A massive snowstorm that parked itself over the northeastern United States on Monday was forecast to drop up to two feet (60 cm) of snow over a region that has been repeatedly pounded over the past two weeks, closing schools and snarling travel.

Massachusetts Governor Charlie Baker asked residents to avoid traveling, Boston’s mass-transit system was operating on a limited scheduled and a majority of flights at Boston’s Logan International Airport had been canceled by early Monday morning.

But many commuters tried to carry on with their daily lives, unwilling to take what for some would be a sixth or seventh snow day of the winter.

“It’s irritating, but I’ve decided if I’m going to get to work, I have to deal with it,” said Gabby Whitaker, 24, as she waited for a bus to take her to her sales job near Boston. “I just have to get through it.”

The Massachusetts Bay Transportation Authority, whose aging trains have been hard-hit by the heavy snow and piercing cold over the past week, cut back service on Monday.

A train on the Red Line, Boston’s most heavily traveled rail line, got stuck on an above-ground section of track after snow covered the electric third rail. Some 48 passengers were evacuated, according to MBTA spokesman Joe Pesaturo.

The incident prompted MBTA officials to suspend service on that above-ground section of that line, and on some other ground-level sections of track.

“I am disappointed to hear that the MBTA and commuter rail are currently struggling to provide service due to weather conditions,” Baker said. “The MBTA’s condition and performance is concerning, reinforcing the need for riders to stay at home.”

Winter storm warnings were in place from central New York State, through northern Connecticut, Massachusetts and southern New Hampshire.

More than one foot (30 cm) of snow had fallen on Boston since the storm began early Sunday, according to the National Weather Service, which warned that the snow would likely continue into Tuesday morning.

As of 7 a.m. (1200 GMT) on Monday, Boston had received about 66 inches (1.7 meters) of snow this winter, putting the winter of 2015 on pace to stand among the 10 snowiest recorded winters in the city’s history, officials said.

“We don’t have that far to go to get into one of the top ten snowiest winters,” said NWS meteorologist Nicole Belk.

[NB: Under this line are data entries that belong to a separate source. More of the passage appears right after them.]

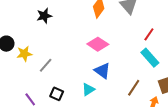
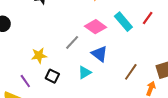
yellow star: (24, 54) -> (39, 55), moved
cyan rectangle: (150, 58) -> (123, 22), moved
gray line: (46, 65) -> (72, 42), moved

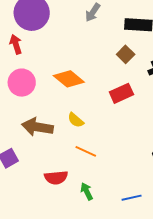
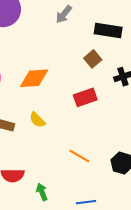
orange diamond: (69, 79) -> (34, 78), turned -48
orange line: (86, 151) -> (79, 156), moved

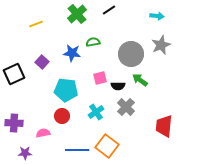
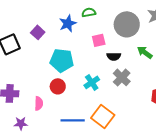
blue star: (72, 53) -> (68, 23), turned -30
pink square: (100, 78) -> (99, 40), moved
green arrow: (140, 80) -> (145, 52), moved
pink semicircle: (43, 133) -> (39, 103), turned 104

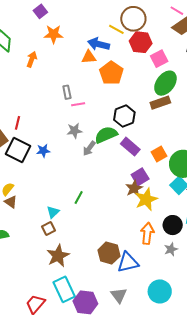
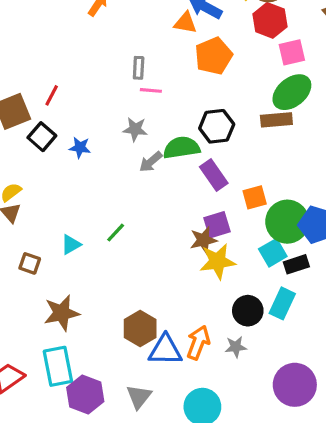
black square: (18, 150) -> (42, 137), size x0.7
brown square: (48, 229) -> (30, 263), moved, turned 32
orange arrow: (147, 233) -> (198, 343), moved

Boston received about 73 inches (1.9 meters) of snow in its 10th snowiest winter on record, the winter of 1919-1920. The all-time record seasonal snowfall, nearly 108 inches (2.7 meters) of snow, was set in the winter of 1995-1996, according to the NWS.

City officials have begun carting snow off of main streets bringing it to “snow farms” in south Boston, where specialized equipment melts 400 tons of snow per hour.

The heaviest accumulations came south of Boston, in North Weymouth and Norwell, which respectively reported 19.8 inches (50.3 centimeters) and 18.5 inches (47 centimeters) of snow.

Snowy conditions contributed to more than 1,800 flight cancellations around the United States on Monday, with the largest number of cancellations reported in Boston and at New York’s LaGuardia Airport.

The storm delayed proceedings in two major criminal trials, that of accused Boston Marathon bomber Dzhokhar Tsarnaev and the first murder trial of former New England Patriots star Aaron Hernandez.

A winter weather advisory was issued for the New York area, with 4 to 8 inches of snow (10 to 20 cm) and a quarter inch (0.6 cm) of ice possible through Tuesday morning.

“Does it drive me crazy? A bit, yeah,” said Deirdre Sheridan, 40, who works as a bartender in Boston as she smoked a cigarette in a doorway, out of the snow. “We should be used to it.”